It's May, 1945, the end of World War II in Europe. In a villa in Germany's Black Forest, a family is breaking up, packing hurriedly, burning piles of documents, even shooting the family dog. The Dresslers: drunk SS officer Vati, worried Mutti, five confused kids. The eldest is an ethereally beautiful teenage girl named Lore (Saskia Rosendahl, in her screen debut). Her arty garden solitude is interrupted by the news that the family is scattering in different directions and that she is to take her four younger siblings across the ruined Reich on foot, to Omi's house in the far north near the Danish border.
Comparatively few WWII narrative movies are set in the rubble of Hitler's Germany, and the ones produced are almost uniformly horrific, cf. Germany Year Zero, The Marriage of Maria Braun, The Tin Drum, etc. Australian director Cate Shortland (Somersault), adapting Rachel Seiffert's novel The Dark Room with help from UK screenwriter Robin Mukherjee, makes a half-hearted feint at going down the Holocaust road but instead decides to make Lore, her second theatrical feature, a study of its female protagonist, alone and vulnerable in a rapacious time and place. Lore, the sort of young woman who meekly peers through door cracks to watch Vati fondle Mutti, is in constant danger from the moment she and her little band start their long march.

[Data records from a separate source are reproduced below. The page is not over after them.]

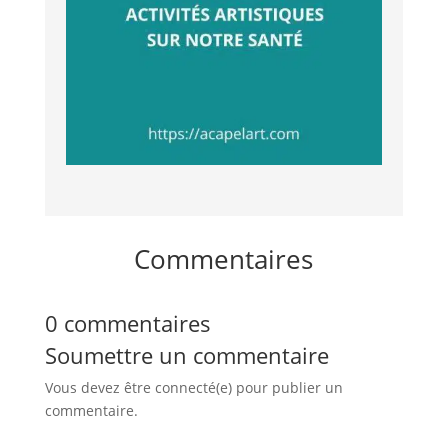
Commentaires
0 commentaires
Soumettre un commentaire
Vous devez être connecté(e) pour publier un
commentaire.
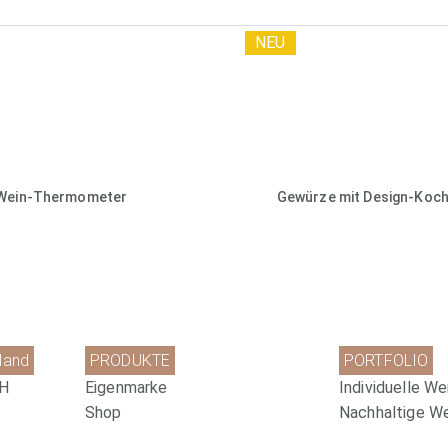
NEU
Wein-Thermometer
Gewürze mit Design-Koch
land
PRODUKTE
PORTFOLIO
bH
Eigenmarke
Individuelle We
Shop
Nachhaltige W
hütte
Sonderanfertigungen
Umweltfreundli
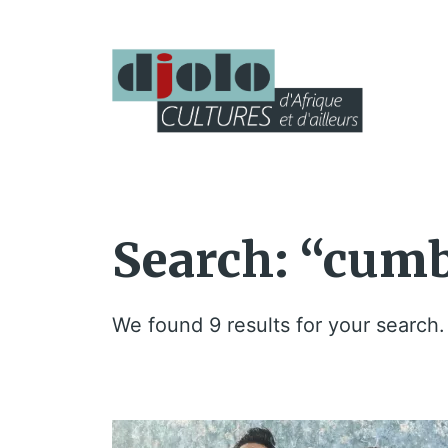
Search: “cumb
We found 9 results for your search.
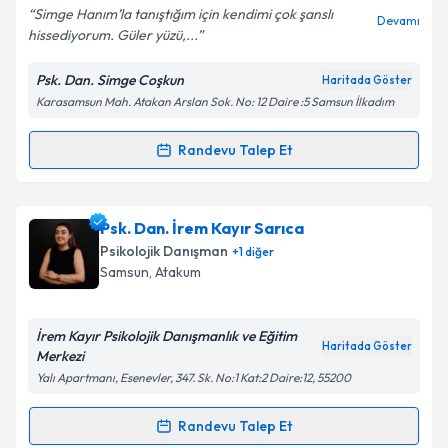
Simge Hanım’la tanıştığım için kendimi çok şanslı
Devamı
hissediyorum. Güler yüzü,...
Psk. Dan. Simge Coşkun
Haritada Göster
Kişisel verilerimin işlenmesine ilişkin
Aydınlatma
Karasamsun Mah. Atakan Arslan Sok. No: 12 Daire :5 Samsun İlkadım
Metni
'ni okudum ve kişisel verilerimin belirtilen
kapsamda işlenmesini kabul ediyorum.
Randevu Talep Et
Randevu Takvimi Talebi
Takvim Talebini Gönder
Psk. Dan. Simge Coşkun
için randevu takvimi talebi
Psk. Dan. İrem Kayır Sarıca
oluşturun. Size bu uzmandan randevu almanız için bir
Psikolojik Danışman
+
1
diğer
takvim hazırlandığında e-posta ile bilgilendireceğiz.
Samsun
, Atakum
E-posta Adresiniz
İrem Kayır Psikolojik Danışmanlık ve Eğitim
Haritada Göster
Merkezi
Yalı Apartmanı, Esenevler, 347. Sk. No:1 Kat:2 Daire:12, 55200
Kişisel verilerimin işlenmesine ilişkin
Aydınlatma
Metni
'ni okudum ve kişisel verilerimin belirtilen
Randevu Talep Et
Randevu Takvimi Talebi
kapsamda işlenmesini kabul ediyorum.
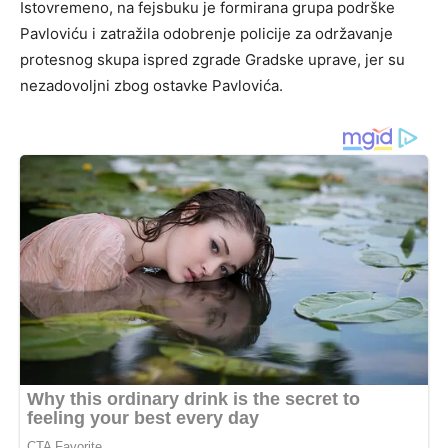
Istovremeno, na fejsbuku je formirana grupa podrške
Pavloviću i zatražila odobrenje policije za održavanje
protesnog skupa ispred zgrade Gradske uprave, jer su
nezadovoljni zbog ostavke Pavlovića.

After discovering a few atrocities en route, the hungry children fall in with a distressed but resourceful young man named Thomas (Kai-Peter Malina from The White Ribbon), who claims to be a Jewish death-camp survivor. Emotions flit across Lore's features but she essentially remains unmoved, unable to relate. The aching close-ups of her face tell us almost nothing, other than that she obeys what she has been taught and what her adolescent body is signaling to her, in more or less that order. We're free to supply the missing information ourselves. The portrait is miniature and yet indelible, a ghostly reminder of the 20th century.